* Instructions to follow *
Write out the stretch of lines below that begins at the line with "अप्रयुक्त, क्षतिग्रस्त नहीं, एकदम नया" and ends at the line with "निम्नलिखित इलेट्रिक स्पेयर", including both, exactly as given and nothing more.

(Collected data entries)
※ ※ ※

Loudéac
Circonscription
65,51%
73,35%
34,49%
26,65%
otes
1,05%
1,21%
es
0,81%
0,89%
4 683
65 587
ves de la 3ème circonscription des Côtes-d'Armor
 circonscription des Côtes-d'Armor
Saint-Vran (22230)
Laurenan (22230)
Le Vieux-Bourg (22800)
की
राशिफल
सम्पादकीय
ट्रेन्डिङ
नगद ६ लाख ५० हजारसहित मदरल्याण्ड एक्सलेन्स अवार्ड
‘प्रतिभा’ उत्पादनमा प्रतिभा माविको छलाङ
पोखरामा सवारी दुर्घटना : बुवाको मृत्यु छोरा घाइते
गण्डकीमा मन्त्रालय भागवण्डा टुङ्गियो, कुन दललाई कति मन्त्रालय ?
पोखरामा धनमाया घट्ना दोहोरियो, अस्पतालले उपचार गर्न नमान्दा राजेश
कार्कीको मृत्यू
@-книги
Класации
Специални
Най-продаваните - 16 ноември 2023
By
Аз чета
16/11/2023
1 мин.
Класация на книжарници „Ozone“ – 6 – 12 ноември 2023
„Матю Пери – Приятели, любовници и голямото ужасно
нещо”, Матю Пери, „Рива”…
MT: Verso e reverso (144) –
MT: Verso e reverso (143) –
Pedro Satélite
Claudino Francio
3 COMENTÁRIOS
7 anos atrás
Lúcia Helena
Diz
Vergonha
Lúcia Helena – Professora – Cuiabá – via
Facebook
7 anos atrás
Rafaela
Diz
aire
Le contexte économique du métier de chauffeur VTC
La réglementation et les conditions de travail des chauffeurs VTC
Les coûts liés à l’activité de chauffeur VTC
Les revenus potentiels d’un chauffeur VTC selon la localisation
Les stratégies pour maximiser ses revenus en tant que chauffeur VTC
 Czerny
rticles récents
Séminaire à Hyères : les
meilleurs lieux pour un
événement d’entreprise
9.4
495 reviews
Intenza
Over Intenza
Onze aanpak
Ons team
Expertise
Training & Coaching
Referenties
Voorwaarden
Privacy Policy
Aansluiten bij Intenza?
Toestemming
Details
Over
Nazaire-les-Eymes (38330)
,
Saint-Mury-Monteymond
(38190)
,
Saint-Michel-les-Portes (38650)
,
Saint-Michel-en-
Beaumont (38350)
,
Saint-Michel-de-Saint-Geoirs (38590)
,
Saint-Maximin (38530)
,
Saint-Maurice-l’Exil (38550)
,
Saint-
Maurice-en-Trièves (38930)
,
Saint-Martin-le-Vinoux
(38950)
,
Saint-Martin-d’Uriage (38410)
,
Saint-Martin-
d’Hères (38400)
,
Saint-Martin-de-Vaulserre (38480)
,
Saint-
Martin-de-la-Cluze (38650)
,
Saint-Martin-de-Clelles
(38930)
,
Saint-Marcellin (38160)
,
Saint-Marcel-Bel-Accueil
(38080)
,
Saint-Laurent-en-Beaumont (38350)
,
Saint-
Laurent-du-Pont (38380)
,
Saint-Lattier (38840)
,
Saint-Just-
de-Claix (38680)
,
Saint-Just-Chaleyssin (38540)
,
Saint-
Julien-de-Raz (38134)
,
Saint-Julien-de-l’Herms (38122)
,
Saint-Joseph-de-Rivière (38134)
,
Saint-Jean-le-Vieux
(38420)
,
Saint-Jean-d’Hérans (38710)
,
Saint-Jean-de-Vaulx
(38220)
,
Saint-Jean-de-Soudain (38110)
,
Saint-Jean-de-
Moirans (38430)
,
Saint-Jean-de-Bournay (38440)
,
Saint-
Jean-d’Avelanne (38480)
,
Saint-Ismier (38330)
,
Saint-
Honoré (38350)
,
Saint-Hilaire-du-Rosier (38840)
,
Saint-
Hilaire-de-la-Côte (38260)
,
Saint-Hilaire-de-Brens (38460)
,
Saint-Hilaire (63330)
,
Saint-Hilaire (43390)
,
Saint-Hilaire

※ ※ ※

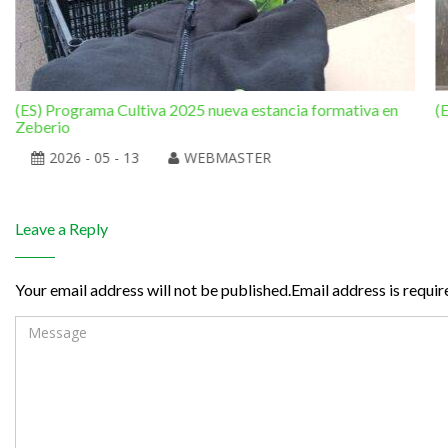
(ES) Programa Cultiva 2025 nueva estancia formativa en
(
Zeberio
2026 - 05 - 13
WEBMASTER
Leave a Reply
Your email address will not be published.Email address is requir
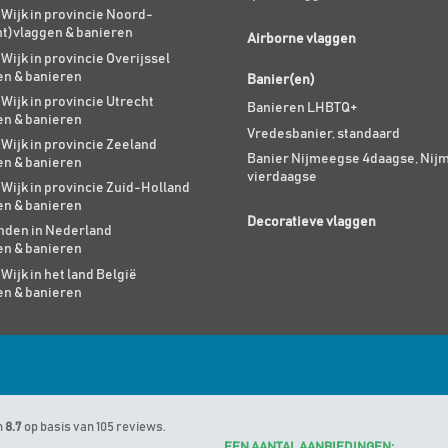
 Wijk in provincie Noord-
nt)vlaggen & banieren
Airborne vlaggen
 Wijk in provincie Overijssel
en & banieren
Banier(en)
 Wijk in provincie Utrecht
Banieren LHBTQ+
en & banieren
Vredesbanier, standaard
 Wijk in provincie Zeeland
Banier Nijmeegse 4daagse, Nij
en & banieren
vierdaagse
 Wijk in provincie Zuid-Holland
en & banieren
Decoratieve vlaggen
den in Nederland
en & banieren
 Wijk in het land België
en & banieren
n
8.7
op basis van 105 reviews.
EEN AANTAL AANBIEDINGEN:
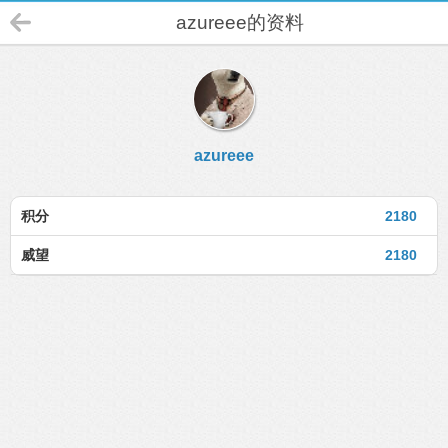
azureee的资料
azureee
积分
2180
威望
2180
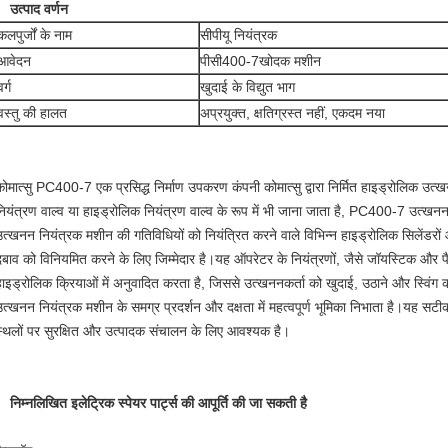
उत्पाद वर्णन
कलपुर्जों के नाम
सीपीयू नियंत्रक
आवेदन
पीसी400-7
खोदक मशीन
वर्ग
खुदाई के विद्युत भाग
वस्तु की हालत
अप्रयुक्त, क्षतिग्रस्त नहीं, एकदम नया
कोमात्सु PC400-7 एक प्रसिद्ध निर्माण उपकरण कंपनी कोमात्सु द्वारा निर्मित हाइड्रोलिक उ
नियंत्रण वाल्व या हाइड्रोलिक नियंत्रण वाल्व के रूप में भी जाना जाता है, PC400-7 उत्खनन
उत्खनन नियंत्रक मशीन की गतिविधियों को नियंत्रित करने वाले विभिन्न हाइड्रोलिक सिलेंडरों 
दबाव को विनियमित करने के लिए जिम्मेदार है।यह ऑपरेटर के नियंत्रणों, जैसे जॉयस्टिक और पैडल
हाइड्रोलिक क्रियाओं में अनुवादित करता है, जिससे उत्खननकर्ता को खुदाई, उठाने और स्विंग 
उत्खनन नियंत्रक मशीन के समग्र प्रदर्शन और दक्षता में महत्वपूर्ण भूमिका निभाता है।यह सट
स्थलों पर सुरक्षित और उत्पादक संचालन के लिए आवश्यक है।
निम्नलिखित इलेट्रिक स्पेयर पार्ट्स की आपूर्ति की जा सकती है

※ ※ ※

* Exercise answer *
अप्रयुक्त, क्षतिग्रस्त नहीं, एकदम नया
कोमात्सु PC400-7 एक प्रसिद्ध निर्माण उपकरण कंपनी कोमात्सु द्वारा निर्मित हाइड्रोलिक उ
नियंत्रण वाल्व या हाइड्रोलिक नियंत्रण वाल्व के रूप में भी जाना जाता है, PC400-7 उत्खनन
उत्खनन नियंत्रक मशीन की गतिविधियों को नियंत्रित करने वाले विभिन्न हाइड्रोलिक सिलेंडरों 
दबाव को विनियमित करने के लिए जिम्मेदार है।यह ऑपरेटर के नियंत्रणों, जैसे जॉयस्टिक और पैडल
हाइड्रोलिक क्रियाओं में अनुवादित करता है, जिससे उत्खननकर्ता को खुदाई, उठाने और स्विंग 
उत्खनन नियंत्रक मशीन के समग्र प्रदर्शन और दक्षता में महत्वपूर्ण भूमिका निभाता है।यह सट
स्थलों पर सुरक्षित और उत्पादक संचालन के लिए आवश्यक है।
निम्नलिखित इलेट्रिक स्पेयर पार्ट्स की आपूर्ति की जा सकती है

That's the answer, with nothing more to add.